You can install CRAN packages using install.packages() (# is the comment character in R).

# install package named "randomForests" from CRAN
install.packages("randomForests")

You can install bioconductor packages with a specific installer script.

# get the installer package if you don't have
install.packages("BiocManager")

# install bioconductor package "rtracklayer"
BiocManager::install("rtracklayer")

You can install packages from GitHub using the install_github() function from devtools package.

library(devtools)
install_github("hadley/stringr")

Another way to install packages is from the source.

# download the source file
download.file(
"https://github.com/al2na/methylKit/releases/download/v0.99.2/methylKit_0.99.2.tar.gz",
               destfile="methylKit_0.99.2.tar.gz")
# install the package from the source file
install.packages("methylKit_0.99.2.tar.gz",
                 repos=NULL,type="source")
# delete the source file
unlink("methylKit_0.99.2.tar.gz")

You can also update CRAN and Bioconductor packages.

# updating CRAN packages
update.packages()

# updating bioconductor packages
if (!requireNamespace("BiocManager", quietly = TRUE))
    install.packages("BiocManager")
BiocManager::install()

2.2.2 Installing packages in custom locations

If you will be using R on servers or computing clusters rather than your personal computer, it is unlikely that you will have administrator access to install packages. In that case, you can install packages in custom locations by telling R where to look for additional packages. This is done by setting up an .Renviron file in your home directory and add the following line:

R_LIBS=~/Rlibs

This tells R that the “Rlibs” directory at your home directory will be the first choice of locations to look for packages and install packages (the directory name and location is up to you, the above is just an example). You should go and create that directory now. After that, start a fresh R session and start installing packages. From now on, packages will be installed to your local directory where you have read-write access.

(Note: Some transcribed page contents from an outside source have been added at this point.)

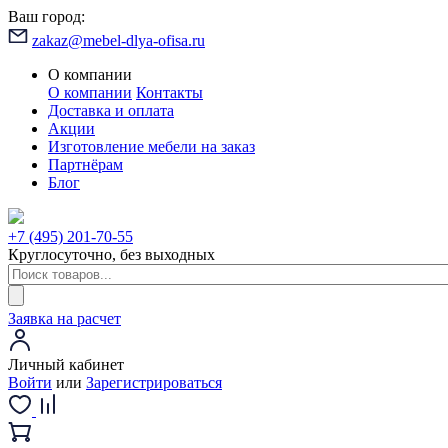
Ваш город:
zakaz@mebel-dlya-ofisa.ru
О компании
О компании
Контакты
Доставка и оплата
Акции
Изготовление мебели на заказ
Партнёрам
Блог
+7 (495) 201-70-55
Круглосуточно, без выходных
Заявка на расчет
Личный кабинет
Войти
или
Зарегистрироваться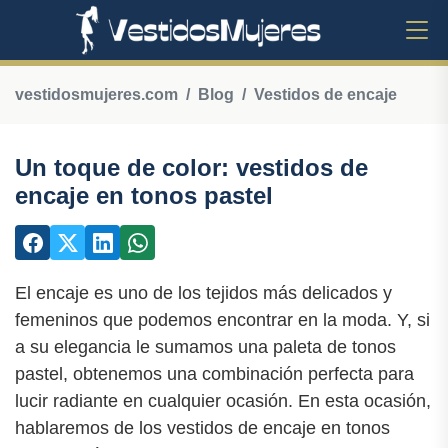
vestidosmujeres.com
Blog
Vestidos de encaje
Un toque de color: vestidos de
encaje en tonos pastel
El encaje es uno de los tejidos más delicados y
femeninos que podemos encontrar en la moda. Y, si
a su elegancia le sumamos una paleta de tonos
pastel, obtenemos una combinación perfecta para
lucir radiante en cualquier ocasión. En esta ocasión,
hablaremos de los vestidos de encaje en tonos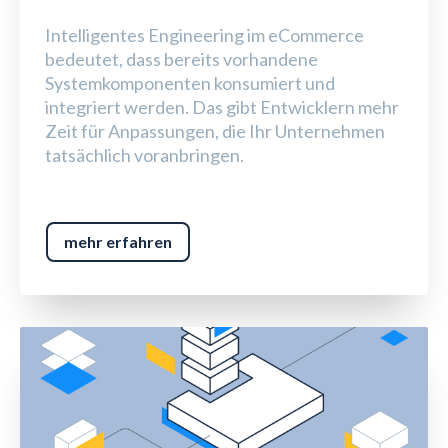
Intelligentes Engineering im eCommerce
bedeutet, dass bereits vorhandene
Systemkomponenten konsumiert und
integriert werden. Das gibt Entwicklern mehr
Zeit für Anpassungen, die Ihr Unternehmen
tatsächlich voranbringen.
mehr erfahren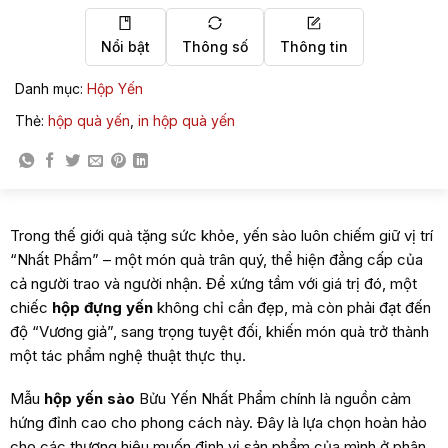
Nổi bật
Thông số
Thông tin
Danh mục:
Hộp Yến
Thẻ:
hộp quà yến
,
in hộp quà yến
Trong thế giới quà tặng sức khỏe, yến sào luôn chiếm giữ vị trí
“Nhất Phẩm” – một món quà trân quý, thể hiện đẳng cấp của
cả người trao và người nhận. Để xứng tầm với giá trị đó, một
chiếc
hộp đựng yến
không chỉ cần đẹp, mà còn phải đạt đến
độ “Vương giả”, sang trọng tuyệt đối, khiến món quà trở thành
một tác phẩm nghệ thuật thực thụ.
Mẫu
hộp yến sào
Bửu Yến Nhất Phẩm chính là nguồn cảm
hứng đỉnh cao cho phong cách này. Đây là lựa chọn hoàn hảo
cho các thương hiệu muốn định vị sản phẩm của mình ở phân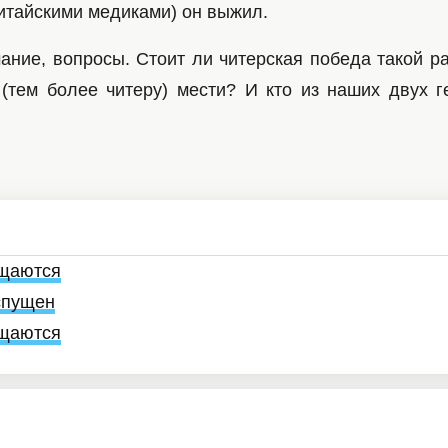
итайскими медиками) он выжил.
мание, вопросы. Стоит ли читерская победа такой р
(тем более читеру) мести? И кто из наших двух 
ащаются
аспущен
ащаются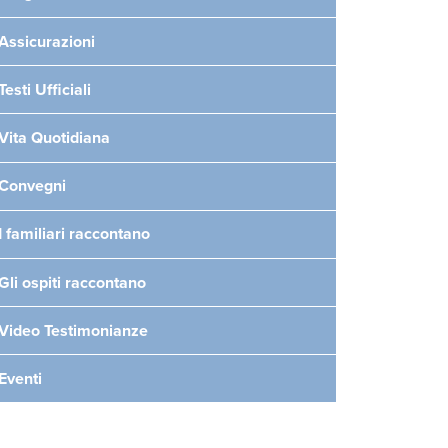
Assicurazioni
Testi Ufficiali
Vita Quotidiana
Convegni
I familiari raccontano
Gli ospiti raccontano
Video Testimonianze
Eventi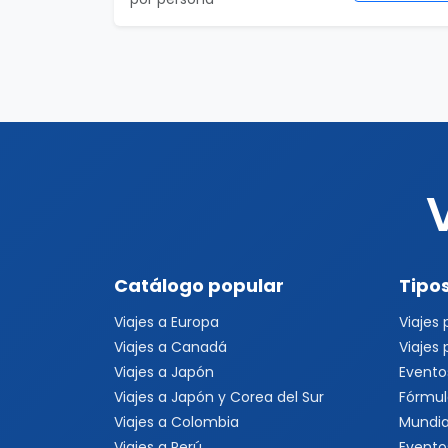
Catálogo popular
Tipos
Viajes a Europa
Viajes
Viajes a Canadá
Viajes
Viajes a Japón
Evento
Viajes a Japón y Corea del Sur
Fórmul
Viajes a Colombia
Mundia
Viajes a Perú
Evento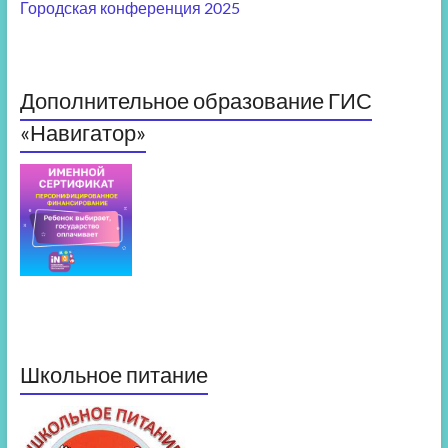
Городская конференция 2025
Дополнительное образование ГИС
«Навигатор»
Школьное питание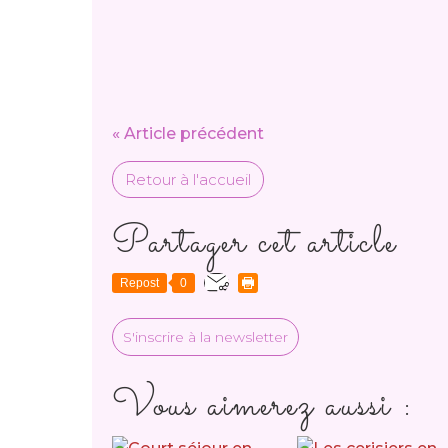
« Article précédent
Retour à l'accueil
Partager cet article
Repost
0
S'inscrire à la newsletter
Vous aimerez aussi :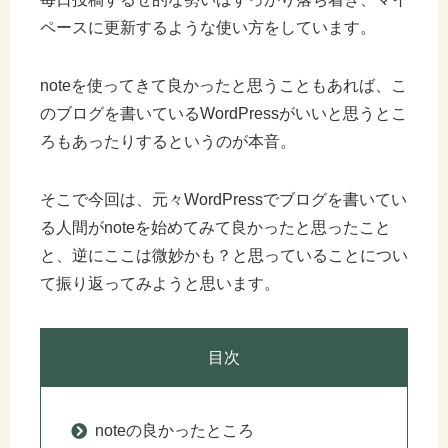
ペースに更新するような使い方をしています。
noteを使ってきて良かったと思うこともあれば、こ
のブログを書いているWordPressがいいと思うとこ
ろもあったりするというのが本音。
そこで今回は、元々WordPressでブログを書いてい
る人間がnoteを始めてみて良かったと思ったこと
と、逆にここは微妙かも？と思っていることについ
て振り返ってみようと思います。
目次
noteの良かったところ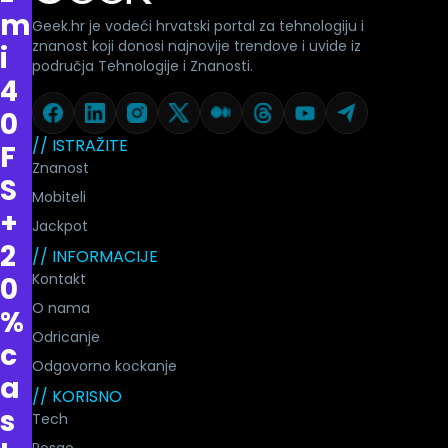
m
Geek.hr je vodeći hrvatski portal za tehnologiju i
znanost koji donosi najnovije trendove i uvide iz
i
područja Tehnologije i Znanosti.
4
0
// ISTRAŽITE
F
Znanost
S
Mobiteli
+
Jackpot
2
// INFORMACIJE
Kontakt
0
O nama
%
Odricanje
c
Odgovorno kockanje
a
// KORISNO
s
Tech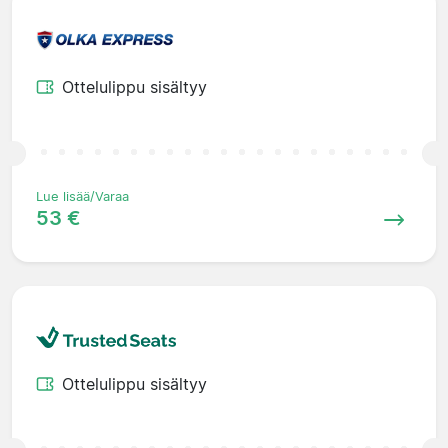
Ottelulippu sisältyy
Lue lisää/Varaa
53 €
Ottelulippu sisältyy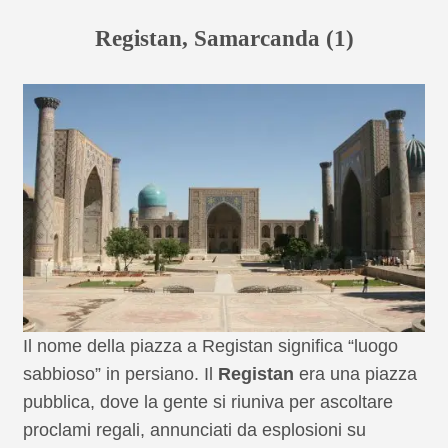
Registan, Samarcanda (1)
Il nome della piazza a Registan significa “luogo
sabbioso” in persiano. Il
Registan
era una piazza
pubblica, dove la gente si riuniva per ascoltare
proclami regali, annunciati da esplosioni su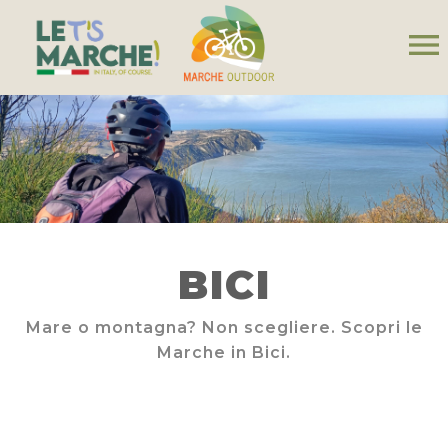
menu
BICI
Mare o montagna? Non scegliere. Scopri le
Marche in Bici.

2.2.3 Getting help on functions and packages

You can get help on functions by using help() and help.search() functions. You can list the functions in a package with the ls() function

library(MASS)
ls("package:MASS") # functions in the package
ls() # objects in your R enviroment
# get help on hist() function
?hist
help("hist")
# search the word "hist" in help pages
help.search("hist")
??hist

2.2.3.1 More help needed?

In addition, check package vignettes for help and practical understanding of the functions. All Bioconductor packages have vignettes that walk you through example analysis. Google search will always be helpful as well; there are many blogs and web pages that have posts about R. R-help mailing list (https://stat.ethz.ch/mailman/listinfo/r-help), Stackoverflow.com and R-bloggers.com are usually sources of good and reliable information.